Copy each line of the entries below that contains the string "werden".

= = = =

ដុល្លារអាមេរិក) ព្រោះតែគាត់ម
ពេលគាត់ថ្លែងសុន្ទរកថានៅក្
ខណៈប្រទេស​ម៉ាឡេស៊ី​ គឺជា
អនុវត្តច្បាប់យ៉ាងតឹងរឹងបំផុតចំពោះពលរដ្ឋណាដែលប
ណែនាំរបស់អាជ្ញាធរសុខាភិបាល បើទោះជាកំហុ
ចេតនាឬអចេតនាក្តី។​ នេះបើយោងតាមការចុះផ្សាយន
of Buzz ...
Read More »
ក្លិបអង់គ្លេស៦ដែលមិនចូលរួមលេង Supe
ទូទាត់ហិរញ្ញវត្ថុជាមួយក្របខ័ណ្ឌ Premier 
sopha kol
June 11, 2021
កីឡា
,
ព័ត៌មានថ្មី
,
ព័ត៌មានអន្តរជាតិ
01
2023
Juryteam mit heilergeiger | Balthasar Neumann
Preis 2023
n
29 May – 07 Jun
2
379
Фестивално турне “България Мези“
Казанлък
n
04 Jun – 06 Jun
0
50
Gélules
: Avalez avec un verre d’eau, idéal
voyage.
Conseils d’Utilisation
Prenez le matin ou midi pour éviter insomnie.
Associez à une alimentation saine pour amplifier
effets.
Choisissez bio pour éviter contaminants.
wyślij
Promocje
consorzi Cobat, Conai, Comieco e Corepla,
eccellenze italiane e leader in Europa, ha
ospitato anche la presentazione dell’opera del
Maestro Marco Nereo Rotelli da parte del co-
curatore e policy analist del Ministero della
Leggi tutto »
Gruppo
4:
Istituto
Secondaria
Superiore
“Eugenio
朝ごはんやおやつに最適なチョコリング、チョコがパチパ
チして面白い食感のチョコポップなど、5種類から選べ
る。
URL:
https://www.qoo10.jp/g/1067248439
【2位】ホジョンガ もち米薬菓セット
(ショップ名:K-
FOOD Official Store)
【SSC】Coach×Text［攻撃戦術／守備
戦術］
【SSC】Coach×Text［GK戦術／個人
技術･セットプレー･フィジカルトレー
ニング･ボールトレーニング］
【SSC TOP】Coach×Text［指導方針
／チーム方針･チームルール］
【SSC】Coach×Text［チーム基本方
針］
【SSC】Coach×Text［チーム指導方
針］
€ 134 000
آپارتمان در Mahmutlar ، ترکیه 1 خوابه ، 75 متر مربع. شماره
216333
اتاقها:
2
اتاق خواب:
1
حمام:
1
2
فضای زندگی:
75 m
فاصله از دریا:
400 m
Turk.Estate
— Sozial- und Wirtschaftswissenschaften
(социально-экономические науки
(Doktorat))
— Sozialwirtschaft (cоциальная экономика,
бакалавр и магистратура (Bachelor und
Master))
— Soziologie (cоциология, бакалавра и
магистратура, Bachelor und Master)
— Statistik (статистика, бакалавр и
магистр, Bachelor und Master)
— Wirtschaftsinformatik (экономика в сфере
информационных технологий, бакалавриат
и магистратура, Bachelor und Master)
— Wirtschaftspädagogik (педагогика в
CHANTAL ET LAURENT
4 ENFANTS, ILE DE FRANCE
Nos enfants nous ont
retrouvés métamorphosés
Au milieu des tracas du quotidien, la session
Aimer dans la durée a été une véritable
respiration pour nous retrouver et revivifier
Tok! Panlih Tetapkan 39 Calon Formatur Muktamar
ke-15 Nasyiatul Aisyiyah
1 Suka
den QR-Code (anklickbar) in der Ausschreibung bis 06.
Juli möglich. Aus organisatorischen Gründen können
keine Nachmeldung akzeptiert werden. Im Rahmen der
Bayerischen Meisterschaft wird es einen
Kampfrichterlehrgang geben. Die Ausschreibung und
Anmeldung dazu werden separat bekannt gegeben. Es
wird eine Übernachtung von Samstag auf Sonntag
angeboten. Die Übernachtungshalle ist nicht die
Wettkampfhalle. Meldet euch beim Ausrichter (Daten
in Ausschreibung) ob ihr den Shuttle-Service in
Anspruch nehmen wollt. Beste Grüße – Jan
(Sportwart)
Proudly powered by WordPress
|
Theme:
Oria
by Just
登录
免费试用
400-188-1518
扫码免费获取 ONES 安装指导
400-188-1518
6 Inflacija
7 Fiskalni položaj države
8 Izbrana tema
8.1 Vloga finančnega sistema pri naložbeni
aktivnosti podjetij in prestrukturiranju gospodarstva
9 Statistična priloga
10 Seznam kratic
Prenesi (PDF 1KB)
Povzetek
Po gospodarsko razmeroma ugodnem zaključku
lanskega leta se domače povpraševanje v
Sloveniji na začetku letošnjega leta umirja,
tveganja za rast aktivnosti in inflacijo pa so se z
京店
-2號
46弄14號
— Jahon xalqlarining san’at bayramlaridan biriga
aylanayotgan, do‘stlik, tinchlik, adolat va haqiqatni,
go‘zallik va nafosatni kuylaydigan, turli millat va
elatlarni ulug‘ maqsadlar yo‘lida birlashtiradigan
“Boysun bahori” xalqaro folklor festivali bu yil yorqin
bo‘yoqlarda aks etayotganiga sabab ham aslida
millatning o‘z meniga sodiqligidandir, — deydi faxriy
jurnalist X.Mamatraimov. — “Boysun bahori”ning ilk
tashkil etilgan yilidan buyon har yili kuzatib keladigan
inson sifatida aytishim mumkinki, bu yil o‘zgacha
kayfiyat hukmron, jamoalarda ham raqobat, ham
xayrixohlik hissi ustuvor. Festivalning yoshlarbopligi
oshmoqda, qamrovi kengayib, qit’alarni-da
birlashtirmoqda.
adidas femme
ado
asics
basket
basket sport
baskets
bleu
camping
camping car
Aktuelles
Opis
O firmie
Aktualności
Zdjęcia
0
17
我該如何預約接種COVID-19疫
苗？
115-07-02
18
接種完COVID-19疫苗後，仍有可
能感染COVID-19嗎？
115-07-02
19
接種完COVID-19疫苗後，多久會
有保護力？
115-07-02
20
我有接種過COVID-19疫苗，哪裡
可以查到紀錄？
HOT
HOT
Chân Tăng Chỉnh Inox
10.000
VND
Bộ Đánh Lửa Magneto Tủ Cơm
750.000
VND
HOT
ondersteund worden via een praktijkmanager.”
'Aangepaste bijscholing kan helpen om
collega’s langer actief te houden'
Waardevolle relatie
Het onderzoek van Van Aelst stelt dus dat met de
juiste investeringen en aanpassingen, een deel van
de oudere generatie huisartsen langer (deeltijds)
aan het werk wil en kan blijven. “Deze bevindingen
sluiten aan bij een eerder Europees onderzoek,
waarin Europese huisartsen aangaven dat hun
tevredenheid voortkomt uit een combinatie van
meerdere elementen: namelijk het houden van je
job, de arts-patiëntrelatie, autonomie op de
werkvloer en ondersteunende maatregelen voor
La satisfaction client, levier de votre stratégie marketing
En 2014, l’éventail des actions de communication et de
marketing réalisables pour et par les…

= = = =

Finished task ->
keine Nachmeldung akzeptiert werden. Im Rahmen der
Anmeldung dazu werden separat bekannt gegeben. Es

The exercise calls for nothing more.